The data:
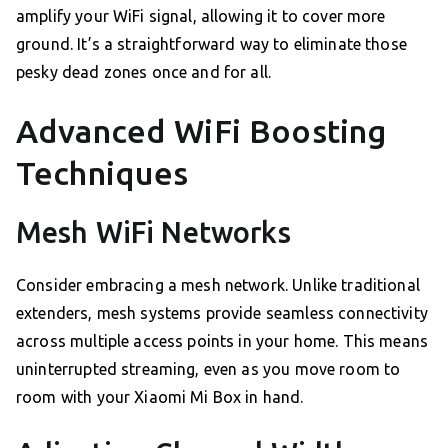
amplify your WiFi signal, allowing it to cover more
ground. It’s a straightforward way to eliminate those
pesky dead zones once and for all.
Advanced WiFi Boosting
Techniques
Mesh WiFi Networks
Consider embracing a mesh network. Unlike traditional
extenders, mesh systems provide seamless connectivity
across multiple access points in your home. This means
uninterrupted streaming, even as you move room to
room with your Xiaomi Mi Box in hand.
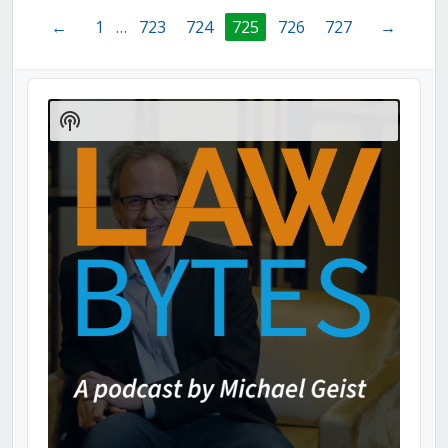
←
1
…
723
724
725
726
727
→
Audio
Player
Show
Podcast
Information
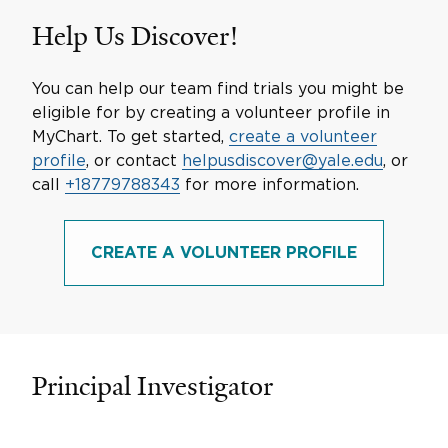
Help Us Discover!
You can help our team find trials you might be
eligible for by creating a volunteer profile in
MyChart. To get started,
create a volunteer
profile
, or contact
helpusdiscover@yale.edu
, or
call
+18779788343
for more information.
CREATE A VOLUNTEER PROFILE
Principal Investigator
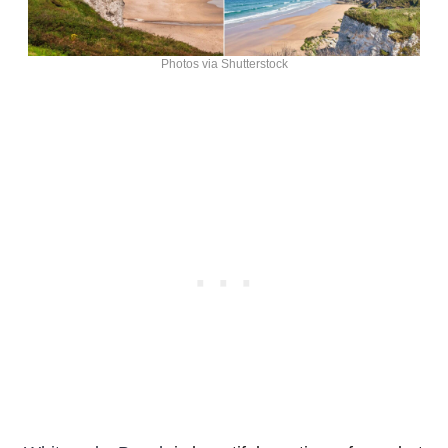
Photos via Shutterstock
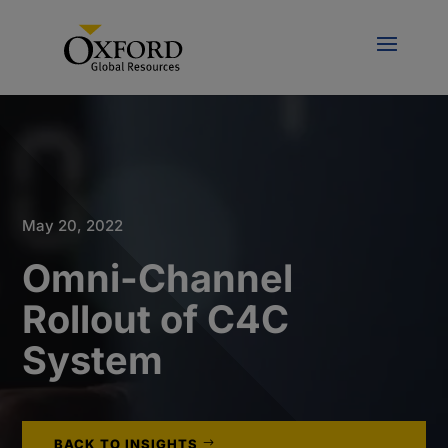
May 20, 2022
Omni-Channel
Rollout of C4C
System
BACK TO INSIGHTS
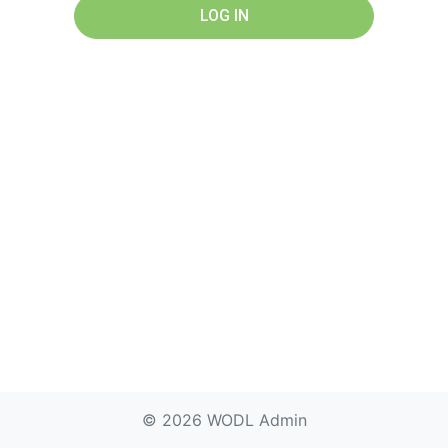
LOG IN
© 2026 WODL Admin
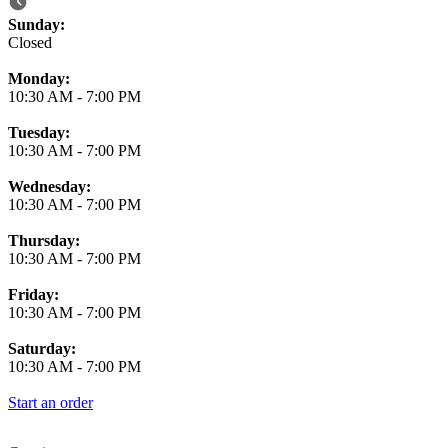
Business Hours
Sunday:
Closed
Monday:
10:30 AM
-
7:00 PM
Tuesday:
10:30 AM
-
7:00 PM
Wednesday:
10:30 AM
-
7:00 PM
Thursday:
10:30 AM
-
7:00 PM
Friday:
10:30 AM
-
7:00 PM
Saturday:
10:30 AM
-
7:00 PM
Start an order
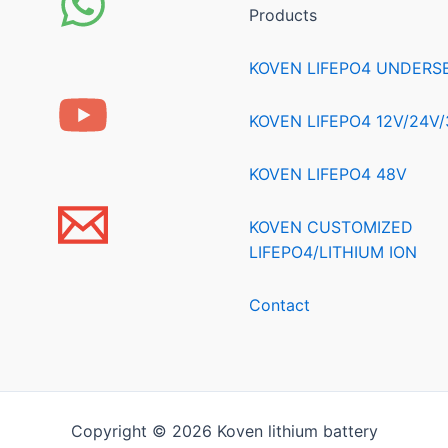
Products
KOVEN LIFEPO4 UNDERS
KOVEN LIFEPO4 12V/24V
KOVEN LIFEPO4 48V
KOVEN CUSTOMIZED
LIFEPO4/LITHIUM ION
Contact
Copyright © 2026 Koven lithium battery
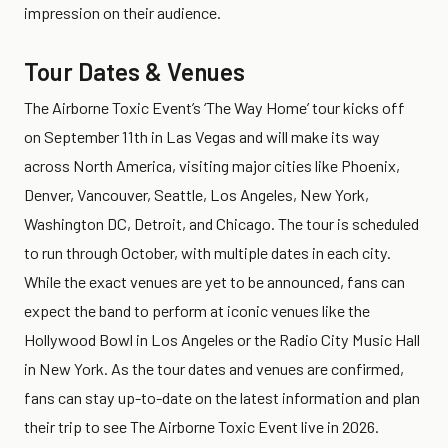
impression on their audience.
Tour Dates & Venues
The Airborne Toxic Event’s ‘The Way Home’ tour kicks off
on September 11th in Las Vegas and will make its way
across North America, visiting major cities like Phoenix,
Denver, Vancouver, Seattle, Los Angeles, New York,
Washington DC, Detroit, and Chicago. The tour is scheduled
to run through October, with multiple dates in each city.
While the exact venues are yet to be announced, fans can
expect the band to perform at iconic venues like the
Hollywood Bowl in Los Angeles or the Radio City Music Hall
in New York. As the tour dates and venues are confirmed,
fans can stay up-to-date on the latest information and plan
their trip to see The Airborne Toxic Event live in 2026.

What to produce: Starting at the first line of the material above and ending with the line that contains "extenders, mesh systems", reproduce every line exactly, and leave out the pictures.

Answer to this problem:
amplify your WiFi signal, allowing it to cover more
ground. It’s a straightforward way to eliminate those
pesky dead zones once and for all.
Advanced WiFi Boosting
Techniques
Mesh WiFi Networks
Consider embracing a mesh network. Unlike traditional
extenders, mesh systems provide seamless connectivity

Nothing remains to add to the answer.